E su facebook trovo un messaggio dei nuovi amici di Love Dog Blog che mi invitano a visitare la loro pagina e sorpresa sorpresissima sorpresa! c'è Un anno senza Flori!

Sono emozionatissima e onorata, il loro blog mi piace moltissimo, è elegante, tenero e informativo al tempo stesso, sono davvero contenta e li ringrazio.

www.lovedogblog.com/anno-senza-flori

venerdì 11 novembre 2011

82 di 365 - Abitudini familiari 3 - Il risveglio dei giorni di festa

Si dice che i cani non abbiano il senso del tempo, che non abbiano percezione dei minuti che passano, che per loro una, due oppure dieci ore faccia lo stesso.
Ebbene, posso assicurarvi che non è così.
Nei prossimi giorni ve ne darò altre prove, per adesso mi limito a raccontarvi quello che per 11 anni è stato il risveglio del fine settimana, ma anche delle feste, dei giorni di vacanza, di quando non si lavora e la sveglia non squilla alle 6,20 del mattino.

Per prima si muoveva Flori: entrava in camera, faceva tutto il giro del letto fino ad arrivare dalla parte in cui dormo io, avanzava fino all'altezza del mio viso e dopo avermi osservato un attimo (lo so, perché qualche volta ero già sveglia e l'ho spiata) poneva la zampa sulla coperta all'altezza del mio mento, la lasciava un momento e la metteva giù. Se io non davo segni di vita, ed io al primo tentativo non davo mai segni di vita, ci riprovava più e più volte, sempre con estrema delicatezza, fino a quando io tiravo una mano fuori dalle coperte, le facevo una carezza sulla testa e lei, come se quello fosse il segnale convenuto, e lo era, non so come e quando lo fosse diventato, ma lo era, lei saltava sul letto e si metteva ai miei piedi, proprio sull'orlo, per non dare il minimo fastidio.

Si fa la nanna


A questo punto la strada era libera, i permessi accordati, i divieti caduti e anche Sansone osava avanzare. Lui si fermava subito all'entrata della camera, dal lato del letto dove dorme il Marito e, senza chiedere, dopo avere fatto avanti e indietro lungo la sponda del letto, come una sentinella di vedetta, almeno sette o otto volte, saltava sul petto del Marito che gli faceva un po' di posto.

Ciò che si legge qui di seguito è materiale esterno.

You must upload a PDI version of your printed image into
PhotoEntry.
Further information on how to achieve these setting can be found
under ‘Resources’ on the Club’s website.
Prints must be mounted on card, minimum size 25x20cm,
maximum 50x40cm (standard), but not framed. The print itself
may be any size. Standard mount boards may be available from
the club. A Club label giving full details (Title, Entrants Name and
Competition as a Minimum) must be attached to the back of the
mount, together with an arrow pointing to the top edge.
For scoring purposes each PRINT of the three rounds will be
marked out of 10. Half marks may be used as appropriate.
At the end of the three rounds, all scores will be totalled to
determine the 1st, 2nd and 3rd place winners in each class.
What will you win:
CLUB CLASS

Dopo questi avvicinamenti continuavamo a dormire tutti e quattro, uno sull'altro per un paio d'ore ancora, fino a quando il letto non diventava improvvisamente troppo piccolo e ci faceva capire che era di alzarsi.

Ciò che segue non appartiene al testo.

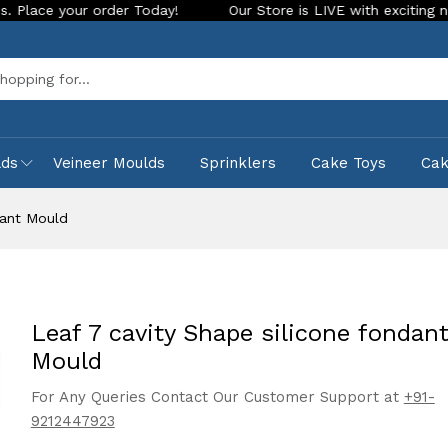
r order Today!
Our Store is LIVE with exciting new look and
Sea
lds
Veineer Moulds
Sprinklers
Cake Toys
Ca
dant Mould
Leaf 7 cavity Shape silicone fondan
Mould
For Any Queries Contact Our Customer Support at
+91-
9212447923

Questo accadeva tutte le mattine in cui la sveglia non suonava presto e mi domando: ma se i cani non hanno il senso del tempo, come facevano a sapere che la sveglia non avrebbe suonato? Che dopo pochi minuti non ci saremmo alzati per andare al lavoro? Come potevano sapere che era sabato, domenica, Natale o Ferragosto?

giovedì 10 novembre 2011

81 di 365 - Compiti e poco tempo

Grazie agli amici di lovedogblog.com, che hanno segnalato questo sito, ho trovato queste bellissime e divertenti fotografie http://www.thedailytail.com/pictures/aww-moments-with-animals-critters-cute/

Stasera ho pochissimo tempo, sto cercando di terminare i compiti della seconda lezione del corso di sceneggiatura che sto seguendo, ma non riesco a produrre nulla di buono... Accipicchia!